> [Exercise requirements]: Would you retype the listing word for word, skipping its pictures?

> [Input material]:

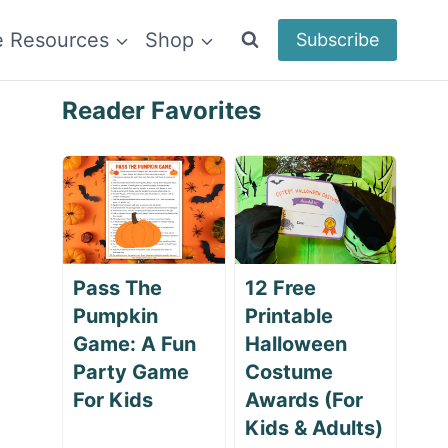
e Resources
Shop
Subscribe
Reader Favorites
Pass The
12 Free
Pumpkin
Printable
Game: A Fun
Halloween
Party Game
Costume
For Kids
Awards (For
Kids & Adults)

> [Exercise solution]:
e Resources
Shop
Subscribe
Reader Favorites
Pass The
12 Free
Pumpkin
Printable
Game: A Fun
Halloween
Party Game
Costume
For Kids
Awards (For
Kids & Adults)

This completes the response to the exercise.